AP has reported that the hope we felt in the spring of an ease in soaring car prices is dimming. A shortage of computer chips coming from several Asian countries seemed to be improving as the COVID-19 pandemic seemed to wane.
But the surge in COVID-19 cases from the delta variant in countries that are the main producers of auto-grade chips is worsening the supply shortage. It is further delaying a return to normal auto production and keeping the supply of vehicles artificially low. And that means, analysts say, that record-high consumer prices for vehicles — new and used, as well as rental cars — will extend into next year and might not fall back toward Earth until 2023.
The global parts shortage involves not just computer chips, AP said. Automakers are starting to see shortages of wiring harnesses, plastics and glass, too. And beyond autos, vital components for goods ranging from farm equipment and industrial machinery to sportswear and kitchen accessories are also bottled up at ports around the world as demand outpaces supply in the face of a resurgent virus.

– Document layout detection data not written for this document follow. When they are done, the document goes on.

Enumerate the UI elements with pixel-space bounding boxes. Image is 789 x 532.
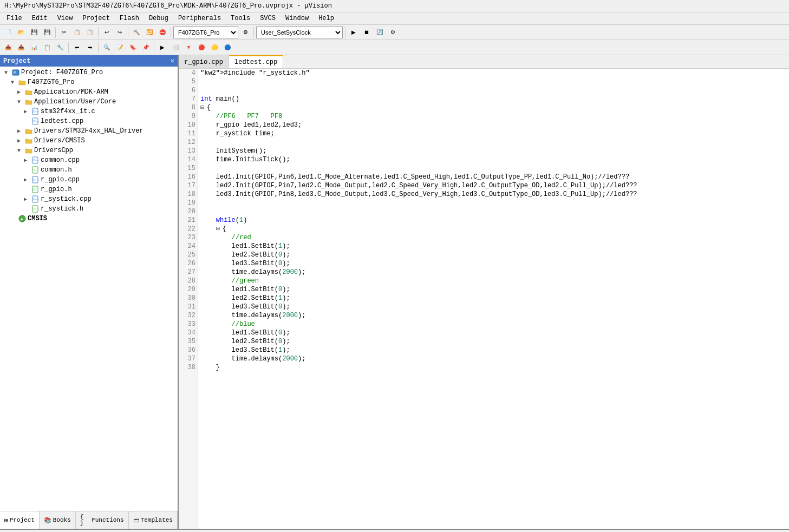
tb2-btn8[interactable]: 🔍 [101, 42, 113, 54]
function-dropdown[interactable]: User_SetSysClock [256, 27, 343, 38]
tree-item-2[interactable]: ▶Application/MDK-ARM [0, 87, 178, 97]
svg-text:C++: C++ [33, 110, 38, 114]
tb2-btn7[interactable]: ➡ [84, 42, 96, 54]
tb2-btn14[interactable]: 🔻 [182, 42, 194, 54]
tb2-btn15[interactable]: 🔴 [195, 42, 207, 54]
tree-item-1[interactable]: ▼F407ZGT6_Pro [0, 77, 178, 87]
redo-btn[interactable]: ↪ [114, 27, 126, 38]
tree-item-12[interactable]: Hr_gpio.h [0, 185, 178, 194]
toolbar-1: 📄 📂 💾 💾 ✂ 📋 📋 ↩ ↪ 🔨 🔁 ⛔ F407ZGT6_Pro ⚙ U… [0, 25, 789, 40]
code-content[interactable]: "kw2">#include "r_systick.h" int main()⊟… [198, 69, 789, 529]
tree-item-7[interactable]: ▶Drivers/CMSIS [0, 136, 178, 146]
save-all-btn[interactable]: 💾 [41, 27, 53, 38]
tb2-btn5[interactable]: 🔧 [54, 42, 66, 54]
expand-icon-4[interactable]: ▶ [24, 108, 30, 115]
tree-item-5[interactable]: C++ledtest.cpp [0, 116, 178, 126]
tb2-btn6[interactable]: ⬅ [71, 42, 83, 54]
menu-item-svcs[interactable]: SVCS [256, 14, 280, 23]
svg-text:H: H [34, 207, 36, 211]
project-controls[interactable]: ✕ [171, 57, 174, 65]
menu-item-help[interactable]: Help [314, 14, 338, 23]
menu-item-window[interactable]: Window [281, 14, 313, 23]
tb2-btn1[interactable]: 📤 [2, 42, 14, 54]
open-btn[interactable]: 📂 [15, 27, 27, 38]
tree-label-14: r_systick.h [41, 205, 83, 213]
tb2-btn10[interactable]: 🔖 [127, 42, 139, 54]
expand-icon-2[interactable]: ▶ [17, 89, 24, 95]
tree-type-icon-4: C++ [31, 107, 40, 116]
tree-type-icon-1 [18, 78, 27, 87]
tree-item-8[interactable]: ▼DriversCpp [0, 146, 178, 155]
tb2-btn16[interactable]: 🟡 [208, 42, 220, 54]
tree-item-13[interactable]: ▶C++r_systick.cpp [0, 194, 178, 204]
file-tab-r_gpio_cpp[interactable]: r_gpio.cpp [179, 55, 229, 68]
menu-item-project[interactable]: Project [78, 14, 114, 23]
tree-item-6[interactable]: ▶Drivers/STM32F4xx_HAL_Driver [0, 126, 178, 136]
menu-item-file[interactable]: File [2, 14, 27, 23]
stop-debug-btn[interactable]: ⏹ [361, 27, 373, 38]
save-btn[interactable]: 💾 [28, 27, 40, 38]
proj-tab-project[interactable]: ⊞Project [0, 511, 40, 529]
expand-icon-1[interactable]: ▼ [11, 80, 17, 86]
reset-btn[interactable]: 🔄 [374, 27, 386, 38]
tree-item-9[interactable]: ▶C++common.cpp [0, 155, 178, 165]
proj-tab-books[interactable]: 📚Books [40, 511, 76, 529]
settings-btn[interactable]: ⚙ [387, 27, 399, 38]
new-btn[interactable]: 📄 [2, 27, 14, 38]
tree-item-11[interactable]: ▶C++r_gpio.cpp [0, 175, 178, 185]
expand-icon-6[interactable]: ▶ [17, 128, 24, 134]
tb2-btn17[interactable]: 🔵 [221, 42, 233, 54]
tree-item-3[interactable]: ▼Application/User/Core [0, 97, 178, 107]
proj-tab-templates[interactable]: 🗃Templates [129, 511, 178, 529]
target-dropdown[interactable]: F407ZGT6_Pro [173, 27, 238, 38]
expand-icon-0[interactable]: ▼ [4, 70, 11, 76]
proj-tab-label-0: Project [10, 517, 35, 523]
menu-item-tools[interactable]: Tools [226, 14, 255, 23]
tb2-btn9[interactable]: 📝 [114, 42, 126, 54]
rebuild-btn[interactable]: 🔁 [144, 27, 155, 38]
cut-btn[interactable]: ✂ [58, 27, 70, 38]
menu-item-flash[interactable]: Flash [115, 14, 144, 23]
expand-icon-8[interactable]: ▼ [17, 148, 24, 154]
code-container[interactable]: 4567891011121314151617181920212223242526… [179, 69, 789, 529]
proj-tab-icon-2: { } [80, 514, 90, 527]
tb2-btn3[interactable]: 📊 [28, 42, 40, 54]
fold-marker[interactable]: ⊟ [200, 103, 207, 112]
proj-tab-functions[interactable]: { }Functions [76, 511, 129, 529]
proj-tab-icon-3: 🗃 [133, 517, 139, 524]
tree-label-8: DriversCpp [34, 147, 73, 154]
paste-btn[interactable]: 📋 [84, 27, 96, 38]
menu-item-debug[interactable]: Debug [145, 14, 173, 23]
proj-tab-label-2: Functions [92, 517, 123, 523]
tree-item-0[interactable]: ▼PProject: F407ZGT6_Pro [0, 68, 178, 77]
sep5 [253, 27, 254, 38]
expand-icon-7[interactable]: ▶ [17, 137, 24, 144]
fold-marker[interactable]: ⊟ [216, 225, 223, 233]
debug-btn[interactable]: ▶ [348, 27, 360, 38]
expand-icon-9[interactable]: ▶ [24, 157, 30, 163]
tree-type-icon-6 [24, 127, 33, 135]
expand-icon-3[interactable]: ▼ [17, 99, 24, 105]
tb2-btn2[interactable]: 📥 [15, 42, 27, 54]
menu-item-view[interactable]: View [53, 14, 77, 23]
expand-icon-11[interactable]: ▶ [24, 176, 30, 183]
tree-item-10[interactable]: Hcommon.h [0, 165, 178, 175]
tb2-btn12[interactable]: ▶ [157, 42, 168, 54]
tb2-btn11[interactable]: 📌 [140, 42, 152, 54]
undo-btn[interactable]: ↩ [101, 27, 113, 38]
options-btn[interactable]: ⚙ [239, 27, 251, 38]
tree-label-4: stm32f4xx_it.c [41, 108, 95, 115]
tree-item-4[interactable]: ▶C++stm32f4xx_it.c [0, 107, 178, 116]
menu-item-peripherals[interactable]: Peripherals [174, 14, 225, 23]
tb2-btn4[interactable]: 📋 [41, 42, 53, 54]
tb2-btn13[interactable]: ⬜ [169, 42, 181, 54]
stop-btn[interactable]: ⛔ [157, 27, 168, 38]
build-btn[interactable]: 🔨 [131, 27, 142, 38]
file-tab-ledtest_cpp[interactable]: ledtest.cpp [229, 55, 283, 68]
tree-item-14[interactable]: Hr_systick.h [0, 204, 178, 214]
copy-btn[interactable]: 📋 [71, 27, 83, 38]
tree-label-0: Project: F407ZGT6_Pro [21, 69, 103, 76]
expand-icon-13[interactable]: ▶ [24, 196, 30, 202]
tree-item-15[interactable]: ◆CMSIS [0, 214, 178, 224]
menu-item-edit[interactable]: Edit [28, 14, 52, 23]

Squeezed by the parts shortfall, General Motors and Ford have announced one- or two-week closures at multiple North American factories, some of which produce their hugely popular full-size pickup trucks.
In late August, shortages of semiconductors and other parts grew so acute that Toyota announced it would slash production by at least 40 percent in Japan and North America for two months. The cuts meant a reduction of 360,000 vehicles worldwide in September. Toyota, which largely avoided sporadic factory closures that have plagued rivals this year, now foresees production losses into October.
Nissan, which had announced in mid-August that chip shortages would force it to close its immense factory in Smyrna, Tennessee, until Aug. 30, now says the closure will last until Sept. 13.